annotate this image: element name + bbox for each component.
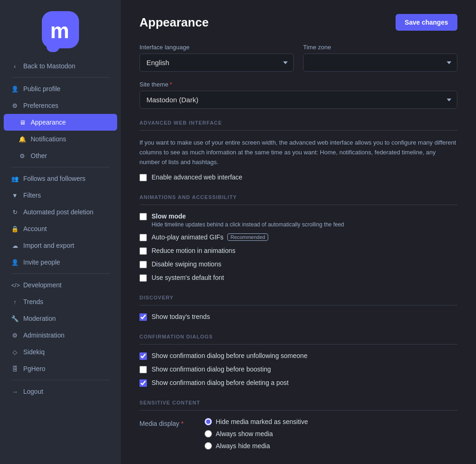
show-trends-label[interactable]: Show today's trends: [152, 313, 210, 320]
disable-swiping-checkbox[interactable]: [139, 261, 147, 268]
language-select[interactable]: English Deutsch Français Español 日本語: [139, 53, 294, 72]
show-trends-label-wrap: Show today's trends: [152, 313, 210, 320]
autoplay-gifs-checkbox[interactable]: [139, 234, 147, 241]
enable-advanced-label-wrap: Enable advanced web interface: [152, 173, 242, 181]
slow-mode-label[interactable]: Slow mode: [152, 212, 344, 220]
confirm-delete-label[interactable]: Show confirmation dialog before deleting…: [152, 379, 289, 386]
disable-swiping-label[interactable]: Disable swiping motions: [152, 260, 221, 268]
divider-4: [11, 380, 110, 380]
animations-section: ANIMATIONS AND ACCESSIBILITY Slow mode H…: [139, 194, 457, 282]
advanced-web-interface-description: If you want to make use of your entire s…: [139, 138, 457, 167]
sidebar-item-development[interactable]: </> Development: [4, 277, 117, 293]
logout-icon: →: [11, 388, 19, 395]
invite-icon: 👤: [11, 259, 19, 266]
sidebar-item-other[interactable]: ⚙ Other: [4, 147, 117, 164]
confirm-delete-checkbox[interactable]: [139, 379, 147, 387]
sidebar-item-moderation[interactable]: 🔧 Moderation: [4, 310, 117, 327]
timezone-group: Time zone: [303, 44, 457, 72]
sidebar-item-label: Automated post deletion: [23, 208, 93, 216]
sidebar-item-account[interactable]: 🔒 Account: [4, 220, 117, 237]
lock-icon: 🔒: [11, 225, 19, 232]
site-theme-select[interactable]: Mastodon (Dark) Mastodon (Light) High co…: [139, 91, 457, 109]
page-header: Appearance Save changes: [139, 14, 457, 31]
radio-always-show: Always show media: [205, 430, 308, 437]
sidebar-item-filters[interactable]: ▼ Filters: [4, 187, 117, 204]
sidebar-item-invite-people[interactable]: 👤 Invite people: [4, 254, 117, 271]
wrench-icon: 🔧: [11, 315, 19, 322]
confirm-unfollow-label[interactable]: Show confirmation dialog before unfollow…: [152, 352, 307, 359]
media-display-options: Hide media marked as sensitive Always sh…: [205, 418, 308, 450]
disable-swiping-row: Disable swiping motions: [139, 260, 457, 268]
enable-advanced-row: Enable advanced web interface: [139, 173, 457, 181]
sidebar-item-administration[interactable]: ⚙ Administration: [4, 327, 117, 344]
sidebar-item-automated-post-deletion[interactable]: ↻ Automated post deletion: [4, 204, 117, 220]
autoplay-gifs-row: Auto-play animated GIFs Recommended: [139, 233, 457, 241]
sidebar-item-public-profile[interactable]: 👤 Public profile: [4, 80, 117, 97]
sidebar-item-import-export[interactable]: ☁ Import and export: [4, 237, 117, 254]
trends-icon: ↑: [11, 298, 19, 305]
reduce-motion-label[interactable]: Reduce motion in animations: [152, 247, 236, 254]
system-font-label[interactable]: Use system's default font: [152, 274, 224, 281]
page-title: Appearance: [139, 15, 209, 30]
sidebar-item-back-to-mastodon[interactable]: ‹ Back to Mastodon: [4, 58, 117, 74]
sidebar-item-label: Filters: [23, 192, 41, 199]
sidebar: m ‹ Back to Mastodon 👤 Public profile ⚙ …: [0, 0, 121, 464]
sidebar-item-label: Import and export: [23, 242, 74, 249]
confirmation-dialogs-title: CONFIRMATION DIALOGS: [139, 334, 457, 345]
media-display-row: Media display * Hide media marked as sen…: [139, 418, 457, 450]
radio-hide-sensitive: Hide media marked as sensitive: [205, 418, 308, 425]
reduce-motion-checkbox[interactable]: [139, 247, 147, 255]
confirm-boost-row: Show confirmation dialog before boosting: [139, 365, 457, 373]
confirm-boost-checkbox[interactable]: [139, 366, 147, 373]
confirm-unfollow-checkbox[interactable]: [139, 352, 147, 360]
always-hide-radio[interactable]: [205, 442, 212, 450]
divider-1: [11, 77, 110, 78]
sidebar-item-label: Follows and followers: [23, 175, 86, 182]
system-font-row: Use system's default font: [139, 274, 457, 282]
hide-sensitive-label[interactable]: Hide media marked as sensitive: [216, 418, 308, 425]
sidebar-nav: ‹ Back to Mastodon 👤 Public profile ⚙ Pr…: [0, 58, 121, 400]
sidebar-item-label: Public profile: [23, 85, 60, 93]
hide-sensitive-radio[interactable]: [205, 418, 212, 425]
sidebar-item-label: PgHero: [23, 365, 45, 372]
sidebar-item-label: Moderation: [23, 315, 56, 322]
confirm-boost-label-wrap: Show confirmation dialog before boosting: [152, 365, 271, 373]
language-group: Interface language English Deutsch Franç…: [139, 44, 294, 72]
sidebar-item-preferences[interactable]: ⚙ Preferences: [4, 97, 117, 114]
show-trends-checkbox[interactable]: [139, 313, 147, 321]
show-trends-row: Show today's trends: [139, 313, 457, 321]
sidebar-item-notifications[interactable]: 🔔 Notifications: [4, 131, 117, 147]
slow-mode-label-wrap: Slow mode Hide timeline updates behind a…: [152, 212, 344, 228]
sidebar-item-pghero[interactable]: 🗄 PgHero: [4, 360, 117, 377]
follows-icon: 👥: [11, 175, 19, 182]
divider-2: [11, 167, 110, 167]
always-show-label[interactable]: Always show media: [216, 430, 273, 437]
refresh-icon: ↻: [11, 209, 19, 216]
enable-advanced-checkbox[interactable]: [139, 174, 147, 181]
sidebar-item-label: Invite people: [23, 259, 60, 266]
always-show-radio[interactable]: [205, 430, 212, 437]
sidebar-item-label: Appearance: [31, 119, 66, 126]
sidebar-item-trends[interactable]: ↑ Trends: [4, 293, 117, 310]
slow-mode-checkbox[interactable]: [139, 213, 147, 220]
system-font-checkbox[interactable]: [139, 274, 147, 282]
confirm-boost-label[interactable]: Show confirmation dialog before boosting: [152, 365, 271, 373]
bell-icon: 🔔: [19, 136, 26, 143]
timezone-select[interactable]: [303, 53, 457, 72]
autoplay-gifs-label[interactable]: Auto-play animated GIFs Recommended: [152, 233, 268, 241]
admin-icon: ⚙: [11, 332, 19, 339]
code-icon: </>: [11, 282, 19, 289]
person-icon: 👤: [11, 86, 19, 93]
cloud-icon: ☁: [11, 242, 19, 249]
site-theme-group: Site theme* Mastodon (Dark) Mastodon (Li…: [139, 81, 457, 109]
enable-advanced-label[interactable]: Enable advanced web interface: [152, 173, 242, 181]
save-changes-button[interactable]: Save changes: [396, 14, 457, 31]
sidebar-item-sidekiq[interactable]: ◇ Sidekiq: [4, 344, 117, 360]
radio-always-hide: Always hide media: [205, 442, 308, 450]
site-theme-label: Site theme*: [139, 81, 457, 88]
sidebar-item-follows[interactable]: 👥 Follows and followers: [4, 170, 117, 187]
animations-title: ANIMATIONS AND ACCESSIBILITY: [139, 194, 457, 205]
always-hide-label[interactable]: Always hide media: [216, 442, 270, 450]
sidebar-item-appearance[interactable]: 🖥 Appearance: [4, 114, 117, 131]
sidebar-item-logout[interactable]: → Logout: [4, 383, 117, 400]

──────────────────────────────

● WORK REQUIRED: A faithful copy of all the data above is required, printed exactly and with no pictures.

● OUTPUT OF THE EXERCISE:
annotate this image: element name + bbox for each component.
show-trends-label[interactable]: Show today's trends: [152, 313, 210, 320]
disable-swiping-checkbox[interactable]: [139, 261, 147, 268]
language-select[interactable]: English Deutsch Français Español 日本語: [139, 53, 294, 72]
show-trends-label-wrap: Show today's trends: [152, 313, 210, 320]
autoplay-gifs-checkbox[interactable]: [139, 234, 147, 241]
enable-advanced-label-wrap: Enable advanced web interface: [152, 173, 242, 181]
slow-mode-label[interactable]: Slow mode: [152, 212, 344, 220]
confirm-delete-label[interactable]: Show confirmation dialog before deleting…: [152, 379, 289, 386]
disable-swiping-label[interactable]: Disable swiping motions: [152, 260, 221, 268]
divider-4: [11, 380, 110, 380]
animations-section: ANIMATIONS AND ACCESSIBILITY Slow mode H…: [139, 194, 457, 282]
advanced-web-interface-description: If you want to make use of your entire s…: [139, 138, 457, 167]
sidebar-item-development[interactable]: </> Development: [4, 277, 117, 293]
logout-icon: →: [11, 388, 19, 395]
invite-icon: 👤: [11, 259, 19, 266]
sidebar-item-other[interactable]: ⚙ Other: [4, 147, 117, 164]
confirm-delete-checkbox[interactable]: [139, 379, 147, 387]
sidebar-item-moderation[interactable]: 🔧 Moderation: [4, 310, 117, 327]
timezone-group: Time zone: [303, 44, 457, 72]
sidebar-item-label: Automated post deletion: [23, 208, 93, 216]
sidebar-item-account[interactable]: 🔒 Account: [4, 220, 117, 237]
lock-icon: 🔒: [11, 225, 19, 232]
site-theme-select[interactable]: Mastodon (Dark) Mastodon (Light) High co…: [139, 91, 457, 109]
page-header: Appearance Save changes: [139, 14, 457, 31]
radio-always-show: Always show media: [205, 430, 308, 437]
sidebar-item-filters[interactable]: ▼ Filters: [4, 187, 117, 204]
sidebar-item-invite-people[interactable]: 👤 Invite people: [4, 254, 117, 271]
wrench-icon: 🔧: [11, 315, 19, 322]
confirm-unfollow-label[interactable]: Show confirmation dialog before unfollow…: [152, 352, 307, 359]
media-display-options: Hide media marked as sensitive Always sh…: [205, 418, 308, 450]
disable-swiping-row: Disable swiping motions: [139, 260, 457, 268]
enable-advanced-row: Enable advanced web interface: [139, 173, 457, 181]
sidebar-item-administration[interactable]: ⚙ Administration: [4, 327, 117, 344]
sidebar-item-automated-post-deletion[interactable]: ↻ Automated post deletion: [4, 204, 117, 220]
autoplay-gifs-row: Auto-play animated GIFs Recommended: [139, 233, 457, 241]
sidebar-item-public-profile[interactable]: 👤 Public profile: [4, 80, 117, 97]
sidebar-item-import-export[interactable]: ☁ Import and export: [4, 237, 117, 254]
trends-icon: ↑: [11, 298, 19, 305]
reduce-motion-label[interactable]: Reduce motion in animations: [152, 247, 236, 254]
system-font-label[interactable]: Use system's default font: [152, 274, 224, 281]
page-title: Appearance: [139, 15, 209, 30]
sidebar-item-back-to-mastodon[interactable]: ‹ Back to Mastodon: [4, 58, 117, 74]
sidebar-item-label: Filters: [23, 192, 41, 199]
sidebar: m ‹ Back to Mastodon 👤 Public profile ⚙ …: [0, 0, 121, 464]
sidebar-item-label: Import and export: [23, 242, 74, 249]
confirmation-dialogs-title: CONFIRMATION DIALOGS: [139, 334, 457, 345]
media-display-row: Media display * Hide media marked as sen…: [139, 418, 457, 450]
radio-hide-sensitive: Hide media marked as sensitive: [205, 418, 308, 425]
reduce-motion-checkbox[interactable]: [139, 247, 147, 255]
confirm-boost-row: Show confirmation dialog before boosting: [139, 365, 457, 373]
confirm-boost-checkbox[interactable]: [139, 366, 147, 373]
confirm-unfollow-checkbox[interactable]: [139, 352, 147, 360]
always-hide-radio[interactable]: [205, 442, 212, 450]
divider-1: [11, 77, 110, 78]
sidebar-item-label: Follows and followers: [23, 175, 86, 182]
system-font-row: Use system's default font: [139, 274, 457, 282]
hide-sensitive-label[interactable]: Hide media marked as sensitive: [216, 418, 308, 425]
sidebar-nav: ‹ Back to Mastodon 👤 Public profile ⚙ Pr…: [0, 58, 121, 400]
sidebar-item-label: Public profile: [23, 85, 60, 93]
hide-sensitive-radio[interactable]: [205, 418, 212, 425]
sidebar-item-label: PgHero: [23, 365, 45, 372]
sidebar-item-label: Moderation: [23, 315, 56, 322]
confirm-boost-label-wrap: Show confirmation dialog before boosting: [152, 365, 271, 373]
language-group: Interface language English Deutsch Franç…: [139, 44, 294, 72]
sidebar-item-preferences[interactable]: ⚙ Preferences: [4, 97, 117, 114]
show-trends-checkbox[interactable]: [139, 313, 147, 321]
show-trends-row: Show today's trends: [139, 313, 457, 321]
sidebar-item-notifications[interactable]: 🔔 Notifications: [4, 131, 117, 147]
slow-mode-label-wrap: Slow mode Hide timeline updates behind a…: [152, 212, 344, 228]
sidebar-item-pghero[interactable]: 🗄 PgHero: [4, 360, 117, 377]
follows-icon: 👥: [11, 175, 19, 182]
divider-2: [11, 167, 110, 167]
always-show-label[interactable]: Always show media: [216, 430, 273, 437]
refresh-icon: ↻: [11, 209, 19, 216]
enable-advanced-checkbox[interactable]: [139, 174, 147, 181]
sidebar-item-label: Invite people: [23, 259, 60, 266]
always-show-radio[interactable]: [205, 430, 212, 437]
sidebar-item-label: Appearance: [31, 119, 66, 126]
sidebar-item-trends[interactable]: ↑ Trends: [4, 293, 117, 310]
slow-mode-checkbox[interactable]: [139, 213, 147, 220]
system-font-checkbox[interactable]: [139, 274, 147, 282]
confirm-boost-label[interactable]: Show confirmation dialog before boosting: [152, 365, 271, 373]
bell-icon: 🔔: [19, 136, 26, 143]
timezone-select[interactable]: [303, 53, 457, 72]
autoplay-gifs-label[interactable]: Auto-play animated GIFs Recommended: [152, 233, 268, 241]
admin-icon: ⚙: [11, 332, 19, 339]
code-icon: </>: [11, 282, 19, 289]
person-icon: 👤: [11, 86, 19, 93]
cloud-icon: ☁: [11, 242, 19, 249]
site-theme-group: Site theme* Mastodon (Dark) Mastodon (Li…: [139, 81, 457, 109]
enable-advanced-label[interactable]: Enable advanced web interface: [152, 173, 242, 181]
save-changes-button[interactable]: Save changes: [396, 14, 457, 31]
sidebar-item-sidekiq[interactable]: ◇ Sidekiq: [4, 344, 117, 360]
radio-always-hide: Always hide media: [205, 442, 308, 450]
site-theme-label: Site theme*: [139, 81, 457, 88]
sidebar-item-follows[interactable]: 👥 Follows and followers: [4, 170, 117, 187]
animations-title: ANIMATIONS AND ACCESSIBILITY: [139, 194, 457, 205]
always-hide-label[interactable]: Always hide media: [216, 442, 270, 450]
sidebar-item-appearance[interactable]: 🖥 Appearance: [4, 114, 117, 131]
sidebar-item-logout[interactable]: → Logout: [4, 383, 117, 400]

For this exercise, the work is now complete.